Restate word for word the lines of the material below, from the line with "etapa de ambos" to the line with "Hugo Moyano", both lines included, and no others.

++++

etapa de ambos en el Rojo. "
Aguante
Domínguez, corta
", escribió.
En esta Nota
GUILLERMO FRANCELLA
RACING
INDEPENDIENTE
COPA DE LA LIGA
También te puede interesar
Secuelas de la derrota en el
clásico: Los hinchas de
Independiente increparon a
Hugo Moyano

++++

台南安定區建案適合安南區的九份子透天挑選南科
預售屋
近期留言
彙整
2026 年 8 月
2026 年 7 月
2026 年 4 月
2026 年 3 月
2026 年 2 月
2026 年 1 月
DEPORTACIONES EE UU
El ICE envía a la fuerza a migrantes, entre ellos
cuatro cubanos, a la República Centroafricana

++++

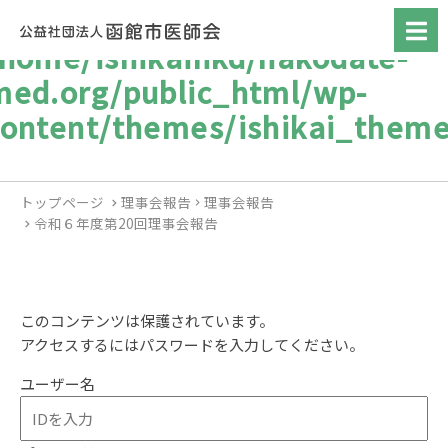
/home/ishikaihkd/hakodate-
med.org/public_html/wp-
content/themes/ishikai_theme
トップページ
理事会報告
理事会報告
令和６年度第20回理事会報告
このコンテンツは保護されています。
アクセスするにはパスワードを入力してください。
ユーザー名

++++

■ **EXPECTED ANSWER**
etapa de ambos en el Rojo. "
Aguante
Domínguez, corta
", escribió.
En esta Nota
GUILLERMO FRANCELLA
RACING
INDEPENDIENTE
COPA DE LA LIGA
También te puede interesar
Secuelas de la derrota en el
clásico: Los hinchas de
Independiente increparon a
Hugo Moyano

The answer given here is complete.